There is a phantom on the loose in Europe. And not only in Europe. It is the phantom of singing. The phantom of the dirge and the protest song. When nothing else does any good, when all those in high government office remain deaf to complaints, then just whistling for something is not enough. Then, the unheard raise their voices: "La révolution en chantant". Maybe once the jingling of money did keep the masses quiet and maybe the shrieking of the cash machines in the traditional retail industry was a source of inspiration for good artistes, take for example, the way that on the Pink Floyd track "Money" an old cash register opening and shutting provides the background to the music.

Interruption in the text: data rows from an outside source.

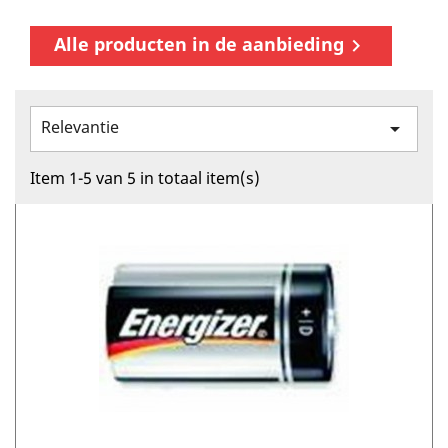
Alle producten in de aanbieding

Relevantie

Item 1-5 van 5 in totaal item(s)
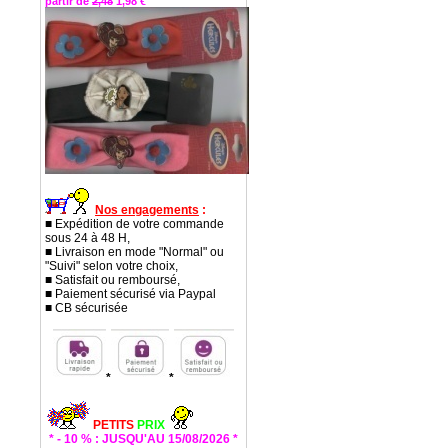
partir de
2,48
1,98 €
Nos engagements
:
■ Expédition de votre commande
sous 24 à 48 H,
■ Livraison en mode "Normal" ou
"Suivi" selon votre choix,
■ Satisfait ou remboursé,
■ Paiement sécurisé via Paypal
■ CB sécurisée
*
*
PETITS
PRIX
* - 10 % : JUSQU'AU 15/08/2026 *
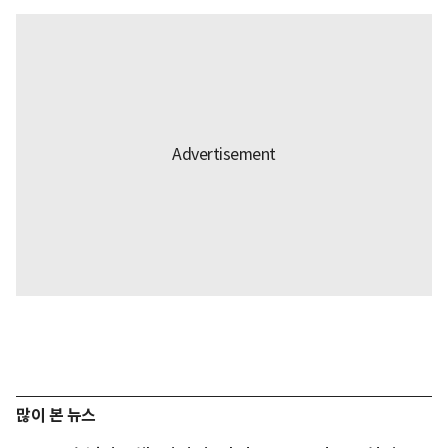
많이 본 뉴스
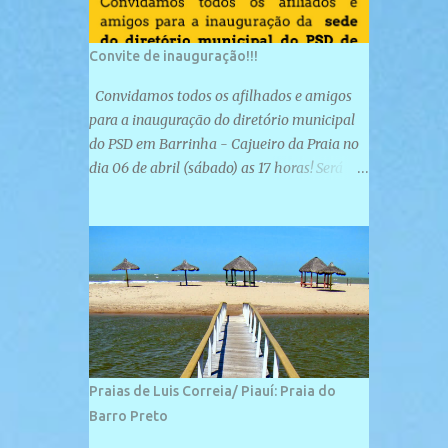
Convite de inauguração!!!
Convidamos todos os afilhados e amigos
para a inauguração do diretório municipal
do PSD em Barrinha - Cajueiro da Praia no
dia 06 de abril (sábado) as 17 horas! Será
uma grande confraternização do PSD, com a
inauguração de sua sede e a realização de
novas filiações partidárias. A sede está
localizada na Rua São José, 98 Barrinha -
Cajueiro da Praia.
Praias de Luis Correia/ Piauí: Praia do
Barro Preto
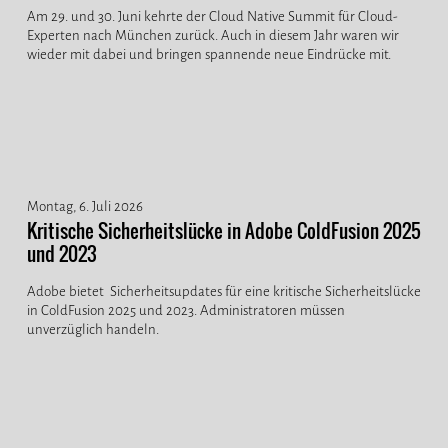
Am 29. und 30. Juni kehrte der Cloud Native Summit für Cloud-
Experten nach München zurück. Auch in diesem Jahr waren wir
wieder mit dabei und bringen spannende neue Eindrücke mit.
Montag, 6. Juli 2026
Kritische Sicherheitslücke in Adobe ColdFusion 2025
und 2023
Adobe bietet Sicherheitsupdates für eine kritische Sicherheitslücke
in ColdFusion 2025 und 2023. Administratoren müssen
unverzüglich handeln.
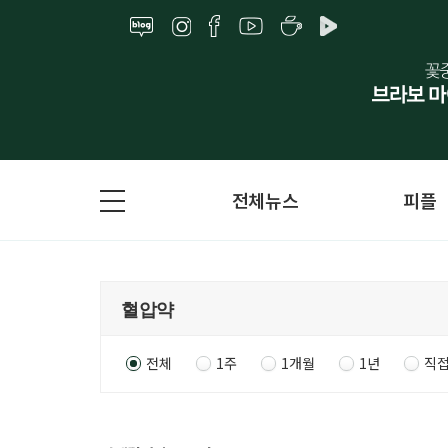
전체뉴스
피플
전체
1주
1개월
1년
직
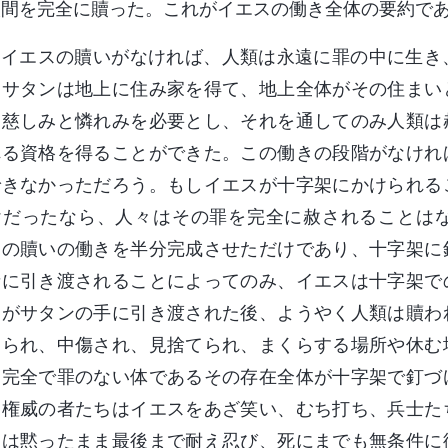
人間を完全に贖った。これがイエスの働き全体の要約で
イエスの贖いがなければ、人類は永遠に罪の中に生き
、サタンは地上に住み家を得て、地上全体がその住まい
る慈しみと憐れみを必要とし、それを通してのみ人類は
れる資格を得ることができた。この働きの段階がなけれ
できなかっただろう。もしイエスが十字架にかけられる
けだったなら、人々はその罪を完全に赦されることは
その贖いの働きを半分完成させただけであり、十字架に
者に引き渡されることによってのみ、イエスは十字架で
スがサタンの手に引き渡された後、ようやく人類は贖わ
けられ、中傷され、見捨てられ、まくらする場所や休む
。完全で罪のない体であるその存在全体が十字架で釘づ
と権威の者たちはイエスをあざ笑い、むち打ち、兵士た
スは黙ったまま最後まで耐え忍び、死にまでも無条件に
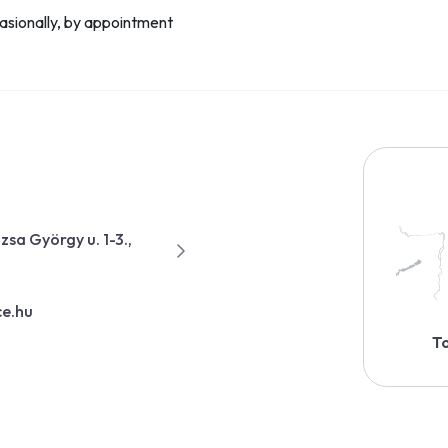
asionally, by appointment
sa György u. 1-3.,
ce.hu
To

But that was long ago and the NCR cash register has fallen silent, replaced by the electronic till, as silent as the stockbrokers' computer screens.

At the moment, what is driving our world to the brink is neither the raging of the fish processing machinery nor the champing of heavy industry (equipping itself for a Third World War) and it is not (yet) the sound made by the boots of the goose-stepping military echoing in the alleyways; no, more than anything it is the silent, globalized, inaudible flow of cash, no longer coupled to production. In as many as three country pavilions opera and singing are the artistic media of choice for artists to comment on and criticize this global situation.

Your country doesn't exist

Back in 2007 artist duo Libia Castro and Ólafur Ólafsson, who have been working together since 1997, had the Icelandic constitution set to music by Karolina Eiríiksdóttir and then transformed this into a performance, together with the Icelandic state television. A video version can be viewed in the beautiful gardens of the Palazzo Zenobio in their semi-wild state. Another work, a spoken text on the noise made by a fish processing factory, was entitled "The Sound Of Money" and dealt with the reorientation of the Icelandic economy from fish to the financial markets. For their contribution to the Icelandic pavilion, they took their project "Your Country Doesn't Exist" one stage further. The starting point was demonstrations by millions of citizens in Spain and England, among other things, against the invasion of Iraq. In the following years, the slogan was to be seen on all kinds of surfaces in all kinds of media. The work acted as a kind of boomerang with its hand-written project title in white on a black background; in some places taking the form of a T-shirt with a hand-made stencil, declaring in Portuguese "Patria tua non es", in others, that of a large, once again hand-written street poster or that of a drinks can, both in Serbian.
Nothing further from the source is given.